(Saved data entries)
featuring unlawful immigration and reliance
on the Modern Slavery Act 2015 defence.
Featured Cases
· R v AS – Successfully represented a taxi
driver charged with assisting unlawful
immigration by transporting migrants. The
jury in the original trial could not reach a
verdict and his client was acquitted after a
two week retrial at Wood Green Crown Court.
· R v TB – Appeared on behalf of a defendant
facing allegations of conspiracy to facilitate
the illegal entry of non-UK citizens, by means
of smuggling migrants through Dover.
---
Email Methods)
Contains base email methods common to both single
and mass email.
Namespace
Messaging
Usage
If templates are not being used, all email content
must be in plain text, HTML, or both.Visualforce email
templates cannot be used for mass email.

Activity:
Look above for the line holding "Email Methods)". Print it and every line after it, exactly, through the line holding "templates cannot be used for mass email.".

Written answer:
Email Methods)
Contains base email methods common to both single
and mass email.
Namespace
Messaging
Usage
If templates are not being used, all email content
must be in plain text, HTML, or both.Visualforce email
templates cannot be used for mass email.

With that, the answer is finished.